How do you track cost of goods sold? ›

Calculate COGS by adding the cost of inventory at the beginning of the year to purchases made throughout the year. Then, subtract the cost of inventory remaining at the end of the year. The final number will be the yearly cost of goods sold for your business.

How to calculate inventory? ›

The basic formula for calculating ending inventory is: Beginning inventory + net purchases – COGS = ending inventory. Your beginning inventory is the last period's ending inventory.

What is inventory asset? ›

Inventory assets are the finished products a company intends to sell for profit; these include materials, merchandise, and products that are either finished or unfinished.
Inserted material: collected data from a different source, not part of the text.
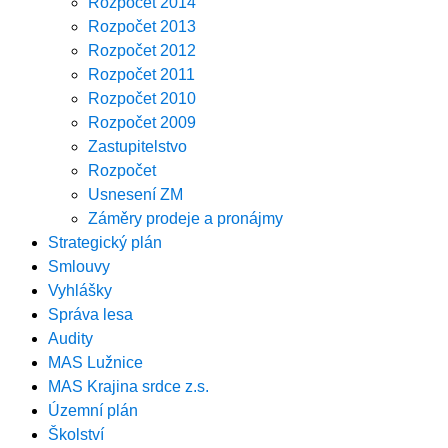
Rozpočet 2014
Rozpočet 2013
Rozpočet 2012
Rozpočet 2011
Rozpočet 2010
Rozpočet 2009
Zastupitelstvo
Rozpočet
Usnesení ZM
Záměry prodeje a pronájmy
Strategický plán
Smlouvy
Vyhlášky
Správa lesa
Audity
MAS Lužnice
MAS Krajina srdce z.s.
Územní plán
Školství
Furthermore, a company's accounting records inventory as a current asset on its balance sheet.

How is inventory asset calculated in QuickBooks? ›

QuickBooks uses the weighted average cost to determine the value of your inventory and the amount debited to COGS when you sell inventory. The average cost is the sum of the cost of all of the items in inventory divided by the number of items.

What is inventory asset vs liability? ›

Inventory is almost always an asset for accounting purposes. An asset is an item that will provide an economic benefit at some point in the future. A liability is an item that represents a financial deficit or debt.

What is inventory asset on balance sheet? ›

Inventory is a current asset account found on the balance sheet, consisting of all raw materials, work-in-progress, and finished goods that a company has accumulated.